▸ Exercise objective
Pictures are not part of the copy; retype all the records below exactly.

(Records from a dataset)
---

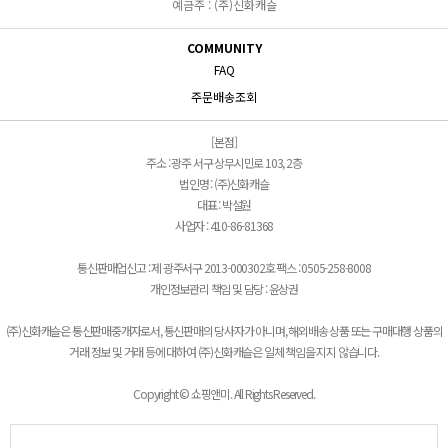
예금주 : (주)신화캐슬
COMMUNITY
FAQ
주문배송조회
[본점]
주소 : 광주 서구 상무시민로 103, 2층
법인명 : (주)신화캐슬
대표 : 박설원
사업자 : 410-86-81368
통신판매업신고 : 제 광주서구 2013-000302호 팩스 : 0505-258-8008
개인정보관리 책임 및 담당 : 윤상권
(주)신화캐슬은 통신판매중개자로서, 통신판매의 당사자가 아니며, 해외배송 상품 또는 구매대행 상품의
거래 정보 및 거래 등에 대하여 (주)신화캐슬은 일체 책임을 지지 않습니다.
Copyright © 쇼핑앤미. All Rights Reserved.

---

▸ Your solution
예금주 : (주)신화캐슬
COMMUNITY
FAQ
주문배송조회
[본점]
주소 : 광주 서구 상무시민로 103, 2층
법인명 : (주)신화캐슬
대표 : 박설원
사업자 : 410-86-81368
통신판매업신고 : 제 광주서구 2013-000302호 팩스 : 0505-258-8008
개인정보관리 책임 및 담당 : 윤상권
(주)신화캐슬은 통신판매중개자로서, 통신판매의 당사자가 아니며, 해외배송 상품 또는 구매대행 상품의
거래 정보 및 거래 등에 대하여 (주)신화캐슬은 일체 책임을 지지 않습니다.
Copyright © 쇼핑앤미. All Rights Reserved.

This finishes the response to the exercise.